For all of these reasons, I respectfully dissent.

[fn1] Matanuska Maid, Inc. v. State, 620 P.2d 182, 185 (Alaska 1980) (citations and internal quotation marks omitted).

[fn2] By the time supplemental briefs were filed in the present case, Baker-Withrow was without counsel and representing herself.

[fn3] See O.K. Lumber Co., Inc. v. Providence Washington Ins.Co., 759 P.2d 523, 526-27 (Alaska 1988).

[fn4] See AS 21.36.125(b) (“The provisions of this section do not create or imply a private cause of action for a violation of this section.”); O.K. Lumber, 759 P.2d at 527.

[fn5] Slip Op. at 9 n. 10.

[fn6] Id.

[fn7] Slip Op. at 7 (quoting State, Dep’t of Fish Game, SportFish Div. v. Meyer, 906 P.2d 1365, 1370 (Alaska 1995) (quotingFranklin v. Massachusetts, 505 U.S. 788, 797 (1992))).

[fn8] 505 U.S. 788, 797 (1992).

[fn9] Id. at 796-97 (quoting Abbot Laboratories v. Gardner,387 U.S. 136, 152 (1967)) (second alteration in original).

[fn10] Geyen v. Marsh, 775 F.2d 1303, 1309 n. 6 (5th Cir. 1985) (citation omitted).

[fn11] Brian v. State By Through Oregon Gov’t Ethics Comm’n,868 P.2d 1359, 1362-63 (Or.App. 1994).

[fn12] Slip Op. at 8.

[fn13] Slip Op. at 8 (quoting AS 21.36.125(a)(6)).

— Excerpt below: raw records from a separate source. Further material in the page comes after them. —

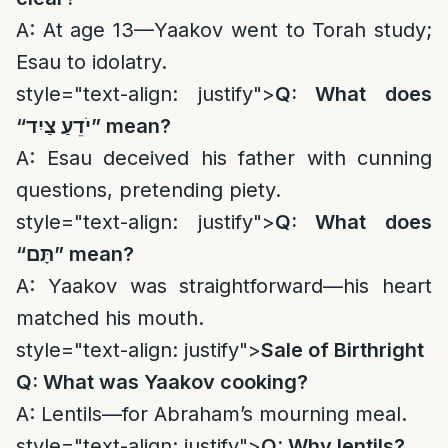
A: At age 13—Yaakov went to Torah study;
Esau to idolatry.
style="text-align: justify">
Q: What does
“
יֹדֵעַ צַיִד
” mean?
A: Esau deceived his father with cunning
questions, pretending piety.
style="text-align: justify">
Q: What does
“
תָּם
” mean?
A: Yaakov was straightforward—his heart
matched his mouth.
style="text-align: justify">
Sale of Birthright
Q: What was Yaakov cooking?
A: Lentils—for Abraham’s mourning meal.
style="text-align: justify">
Q: Why lentils?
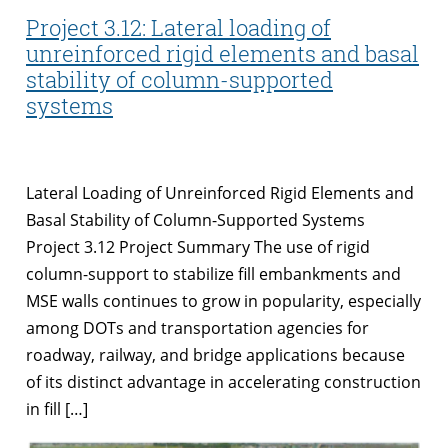
Project 3.12: Lateral loading of
unreinforced rigid elements and basal
stability of column-supported
systems
Lateral Loading of Unreinforced Rigid Elements and
Basal Stability of Column-Supported Systems
Project 3.12 Project Summary The use of rigid
column-support to stabilize fill embankments and
MSE walls continues to grow in popularity, especially
among DOTs and transportation agencies for
roadway, railway, and bridge applications because
of its distinct advantage in accelerating construction
in fill […]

[fn14] Cf. International Waste Controls, Inc. v. SEC,362 F. Supp. 117, 199 (S.D.N.Y. 1973) (holding that an order initiating an investigation is “not reviewable until a final order is entered as a result of the investigation”) (citation omitted).

[fn15] O.K. Lumber, 759 P.2d at 527.

[fn16] Wright v. Action Vending Co., Inc., 544 P.2d 82, 84-85
(Alaska 1975) (quoting Smither Co. v. Coles, 242 F.2d 220,222 (D.C. Cir. 1957)).

[fn17] Id.; AS 21.36.125(6) (requiring good faith attempt to “settle claims in which liability is reasonably clear”).